Buy in the UK | Buy in Canada

It is the end of the tourist season in Warner Pier on Lake Michigan and the locals are celebrating by turning the town's only traffic light off, and holding a barbecue to which all the local merchants have contributed produce. Lee McKinney has brought along some handmade chocolates from her Aunt Nettie's shop, where she works as accountant and business manager.

Amongst the people she runs into at the party is the flamboyant authoress Maia Michaelson, the new persona adopted by the formerly timid Mae Ensminger. Maia's book is based on the true story of her own family's past tragedy arising from a romance between a holidaying gangster and her grandmother in the 1930s, although the facts of the case are hotly disputed by other locals and family members.
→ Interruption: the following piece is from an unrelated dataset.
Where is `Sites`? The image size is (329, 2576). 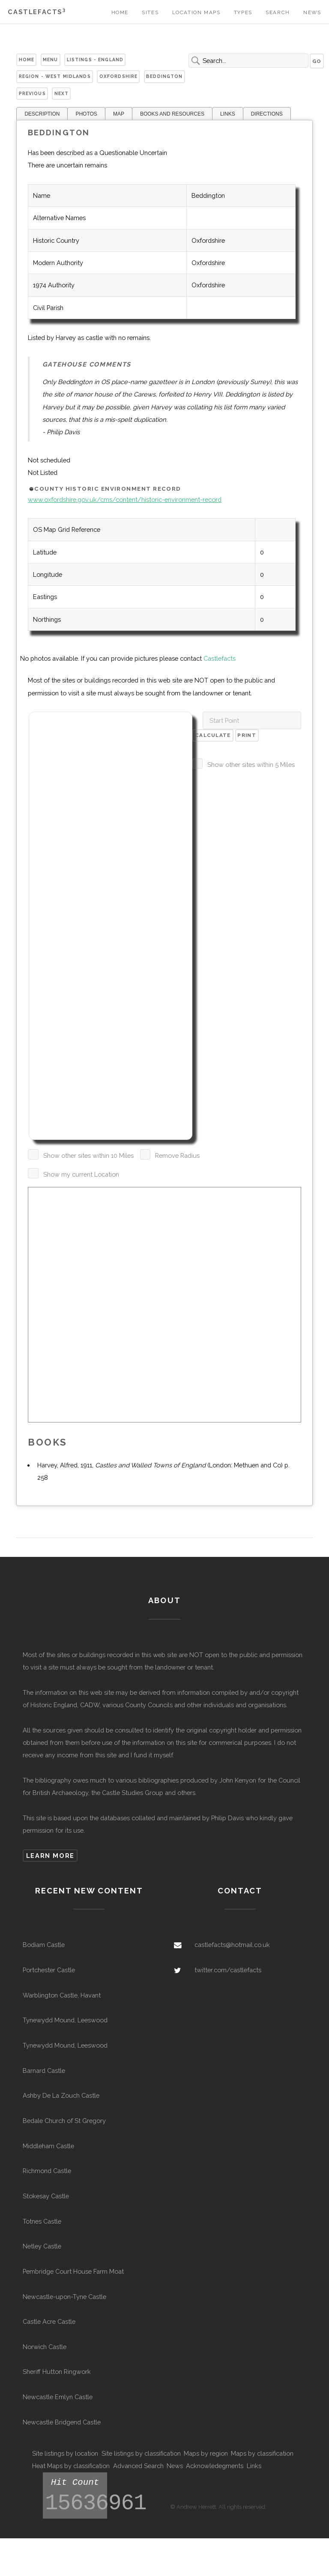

Maia is especially keen to introduce everyone to Aubrey Ambrose Armstrong, a movie producer who wants to make a film of her book. He is a charming man with a wonderful chocolate-coloured Labrador puppy, Monte, but as fun as he is to spend time with, not everyone believes he is who he says he is. Lee is immediately suspicious, as is her policeman boyfriend Joe. And it's clear Lee's best friend Maggie, who lived in Hollywood for a few years while she tried her hand at acting, knows something about him that she is reluctant to divulge.

Within days Lee finds herself caught up in the middle of a murder and a missing person case, and then she becomes a target for a sniper herself. Keen to help the police but also reluctant to draw attention to her friend Maggie's possible motives, Lee is also confused about how to handle her aunt dating the suspect film-maker and where her own romance with Joe is headed.

THE CHOCOLATE PUPPY PUZZLE is the fourth in the Lee McKinney series by Joanna Carl, a pseudonym for Eve K Sandstrom, but it's not necessary to have read the previous books in the series to enjoy this one. Some readers may be put off by Lee's rather irritating tendency to malapropisms -- I wish she'd get to a therapist and sort that out as they aren't amusing -- but thankfully they are tolerably infrequent.

The book is indeed a very enjoyable cosy read, chock-full of vibrant characters and an adorable puppy, a fast-paced plot that keeps you turning the pages, and a smattering of chocolate facts to keep you hungry, but not so many that the story is overwhelmed. If you like a traditional small town mystery, you'll enjoy this too.